§ What to do: The entries are to be output word for word, with the pictures omitted.

§ Data:
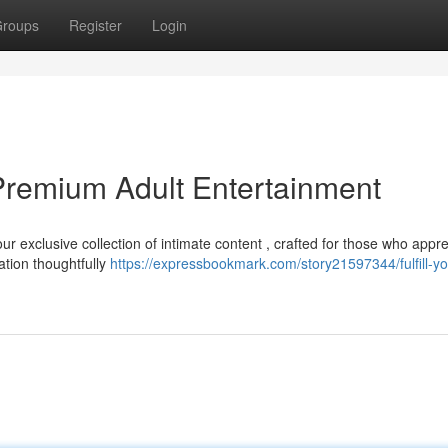
roups
Register
Login
Premium Adult Entertainment
r exclusive collection of intimate content , crafted for those who appre
tion thoughtfully
https://expressbookmark.com/story21597344/fulfill-yo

§ Task response:
roups
Register
Login
Premium Adult Entertainment
r exclusive collection of intimate content , crafted for those who appre
tion thoughtfully
https://expressbookmark.com/story21597344/fulfill-yo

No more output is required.